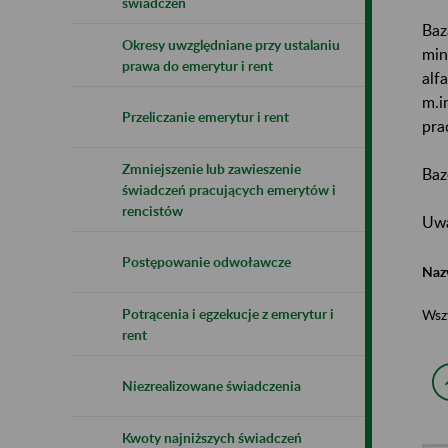
świadczeń
Baz
Okresy uwzględniane przy ustalaniu
min
prawa do emerytur i rent
alf
m.i
Przeliczanie emerytur i rent
pra
Zmniejszenie lub zawieszenie
Baz
świadczeń pracujących emerytów i
rencistów
Uwa
Postępowanie odwoławcze
Naz
Potrącenia i egzekucje z emerytur i
Wsz
rent
Niezrealizowane świadczenia
Kwoty najniższych świadczeń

* * * *

Reproduce the listing from the "Niezrealizowane świadczenia" line onward, verbatim.

Niezrealizowane świadczenia
Kwoty najniższych świadczeń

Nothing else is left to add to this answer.